6.3 Power Ledger Platform

Power Ledger is a technology company that implemented blockchain technology in the energy sector by enabling people to trade electricity with each other. This company was created in 2016 and developed its very first project for energy trading in the south of Perth, Australia. Currently, Power Ledger works also on other applications such as energy tracking, carbon trading, virtual power plants, etc. Platform μGrid is one of the Power Ledger pilots which particularly focuses on enabling P2P energy trading in a community. It can create a local marketplace with defined rules to facilitate direct RES trading. The platform is able to provide energy efficiency and better management by tracking consumption and visualizing the flow of bulk energy. μGrid can incentivize consumers by providing cheaper energy, consumption visualization, and opportunities for new revenue streams for building managers. Moreover, it can incentivize energy providers to invest more in renewable energy facilities. This pilot is implemented on several projects in Thailand, Australia, Japan, and Italy.

One of the Power Ledger projects deployed in Australia aims to reduce energy costs by providing a P2P trading platform between prosumers and consumers in a local area. Therefore, prosumers can achieve more profits by sharing their surplus in the P2P platform. In the wholesale market, PV prosumers can sell the excess energy to the grid at 7 c/kWh while they will be charged 25 c/kWh for buying energy. However, there is a fixed price at 20 c/kWh for purchasing energy from the Power Ledger platform. Hence, the platform would incentivize both prosumers and consumers to participate in the P2P market and, by doing so, bring more flexibility to the whole system [25, 27].

7 Status Quo, Challenges, and Outlook

In recent advancements in ICTs technologies along with the increasing proliferation of distributed energy systems in the energy systems of the buildings and houses, the P2P energy market as a new concept is proposed to deal with the small-scale energy transactions in such distributed energy systems. The distributed nature of this market and opportunities for profit-making incentivize the new agents called prosumers to produce and consume energy locally. Local P2P markets are expected to affect the future of energy procurement on the demand-side of the network and provision of the required services for optimal operation of the grids.

Implementation of the P2P markets at the smart cities of the future brings the following advantages for the citizen:

  • They would benefit from energy democracy since they are able to freely choose the trading partner and the type of energy to buy.
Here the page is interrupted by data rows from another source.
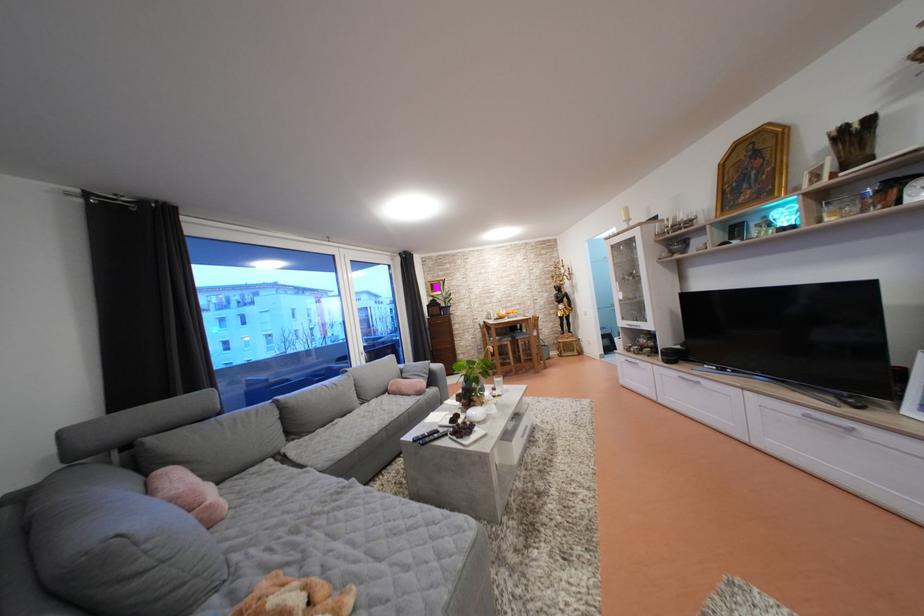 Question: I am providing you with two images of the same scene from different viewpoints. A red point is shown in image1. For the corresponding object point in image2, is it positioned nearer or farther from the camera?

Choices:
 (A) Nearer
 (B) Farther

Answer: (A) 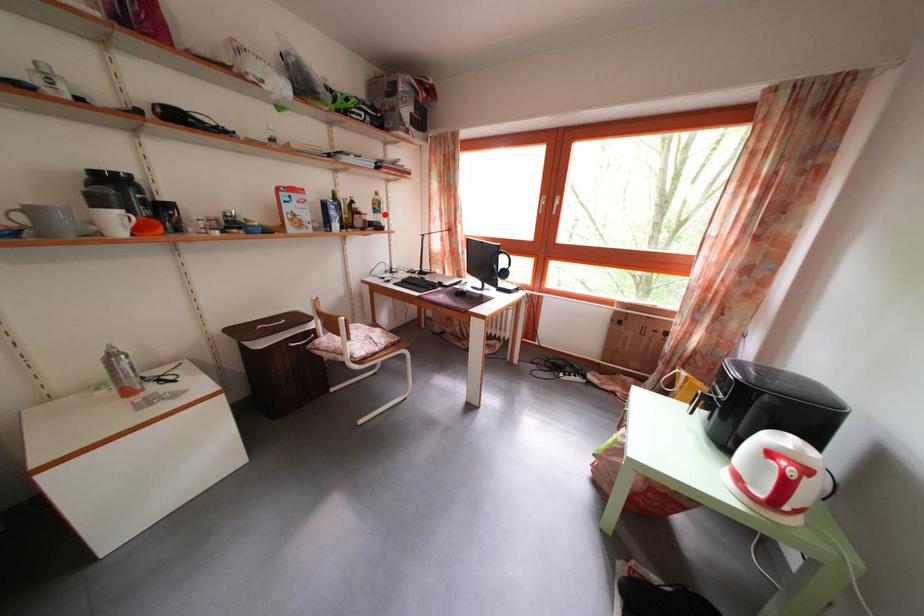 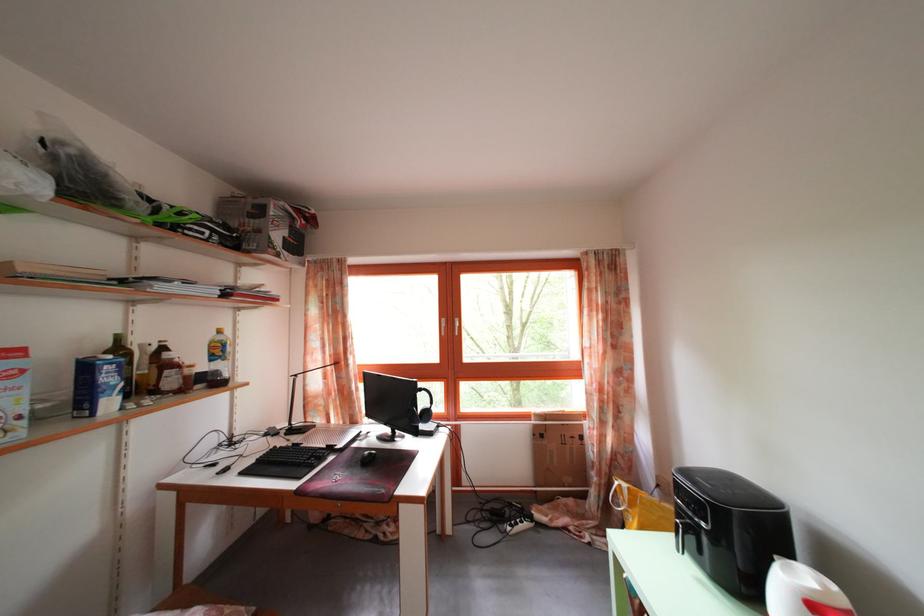 In the second image, find the point that corresponds to the highlighted location in the first image.

(225, 359) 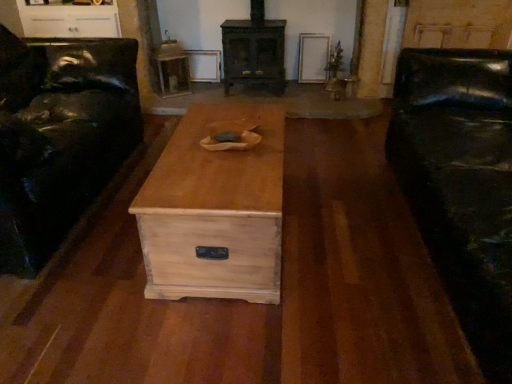 Question: From their relative heights in the image, would you say wooden side table at upper center is taller or shorter than natural wood chest at center?

Choices:
 (A) tall
 (B) short

Answer: (A)

Question: Visually, is wooden side table at upper center positioned to the left or to the right of natural wood chest at center?

Choices:
 (A) left
 (B) right

Answer: (A)

Question: Which object is positioned closest to the natural wood chest at center?

Choices:
 (A) dark brown wood fireplace at center
 (B) black leather couch at right
 (C) matte black leather couch at left
 (D) wooden side table at upper center

Answer: (C)

Question: Which object is the closest to the natural wood chest at center?

Choices:
 (A) dark brown wood fireplace at center
 (B) black leather couch at right
 (C) matte black leather couch at left
 (D) wooden side table at upper center

Answer: (C) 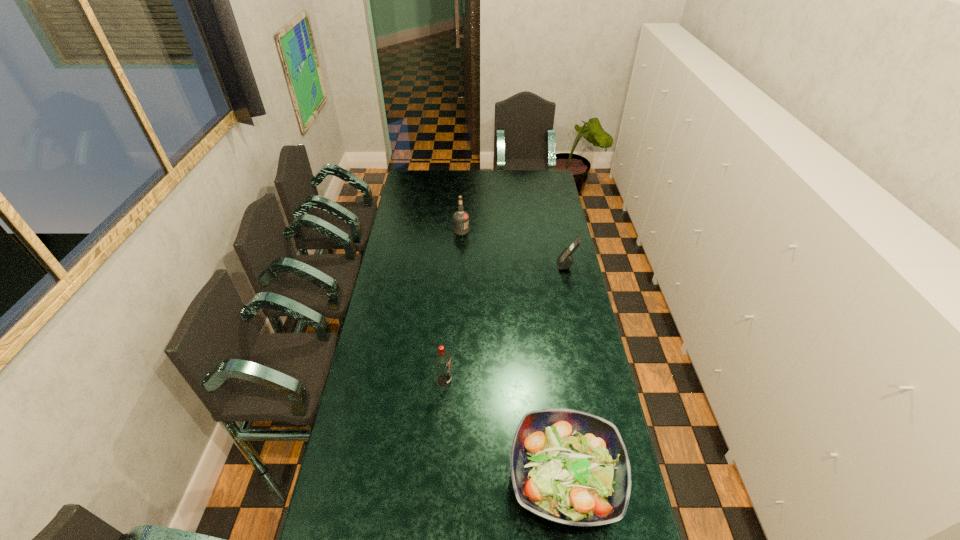 This screenshot has height=540, width=960. I want to click on free space located 0.240m on the front-facing side of the cellular telephone, so click(508, 265).

Find the location of a particular element. vacant area situated 0.390m on the back of the shortest object is located at coordinates (546, 337).

I want to click on cellular telephone situated at the right edge, so click(x=565, y=260).

Locate an element on the screen. The width and height of the screenshot is (960, 540). salad plate that is at the right edge is located at coordinates (571, 467).

Identify the location of vacant region at the far edge of the desktop. Image resolution: width=960 pixels, height=540 pixels. [500, 170].

Where is `free space at the left edge`? The height and width of the screenshot is (540, 960). free space at the left edge is located at coordinates (399, 279).

In the image, there is a desktop. Where is `free space at the right edge`? free space at the right edge is located at coordinates (552, 236).

In the image, there is a desktop. Identify the location of vacant space at the far left corner. Image resolution: width=960 pixels, height=540 pixels. [427, 190].

In the image, there is a desktop. What are the coordinates of `vacant space at the far right corner` in the screenshot? It's located at (542, 183).

The height and width of the screenshot is (540, 960). I want to click on free space that is in between the farthest object and the nearer vodka, so click(453, 306). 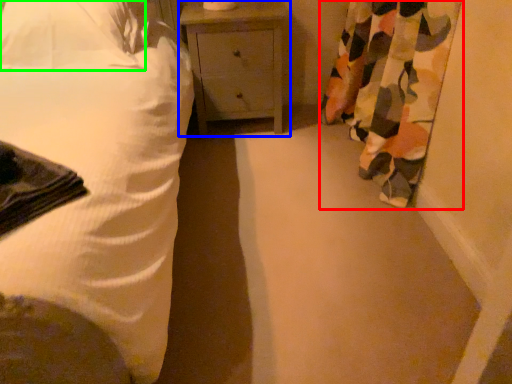 Question: Which is farther away from curtain (highlighted by a red box)? nightstand (highlighted by a blue box) or pillow (highlighted by a green box)?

  • Operation issues of the grids will be solved locally through P2P mechanisms in microgrids, districts, or communities which in turn reduces the imposed cost to the citizens.

  • Designed economic incentives and price signals for attracting citizens’ participation in providing the network services will also bring credit that decreases the total energy costs of the citizens.

Despite significant advantages, there are also several challenges, such as scalability, that need to be addressed for large-scale implementation of P2P markets. Therefore, developing proper methods for processing transactions and sharing information in a scalable manner can be considered as the future direction of research. Due to the distributed nature of P2P markets, using distributed optimization techniques to simulate such markets is also a promising direction. Another evolving research direction is the use of blockchain technology and cryptocurrencies to improve flexibility trading among users.